-- GIVEN DATA follows --

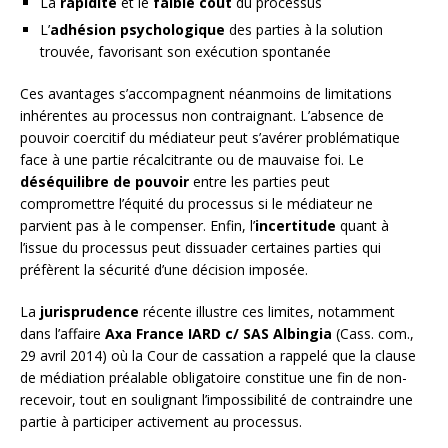
La
rapidité
et le
faible coût
du processus
L’
adhésion psychologique
des parties à la solution
trouvée, favorisant son exécution spontanée
Ces avantages s’accompagnent néanmoins de limitations
inhérentes au processus non contraignant. L’absence de
pouvoir coercitif du médiateur peut s’avérer problématique
face à une partie récalcitrante ou de mauvaise foi. Le
déséquilibre de pouvoir
entre les parties peut
compromettre l’équité du processus si le médiateur ne
parvient pas à le compenser. Enfin, l’
incertitude
quant à
l’issue du processus peut dissuader certaines parties qui
préfèrent la sécurité d’une décision imposée.
La
jurisprudence
récente illustre ces limites, notamment
dans l’affaire
Axa France IARD c/ SAS Albingia
(Cass. com.,
29 avril 2014) où la Cour de cassation a rappelé que la clause
de médiation préalable obligatoire constitue une fin de non-
recevoir, tout en soulignant l’impossibilité de contraindre une
partie à participer activement au processus.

-- GIVEN DATA concluded --

WHAT IS NEEDED.
Copy each line in the data that holds the word "peut".

RESULT OF THIS EXERCISE.
pouvoir coercitif du médiateur peut s’avérer problématique
entre les parties peut
l’issue du processus peut dissuader certaines parties qui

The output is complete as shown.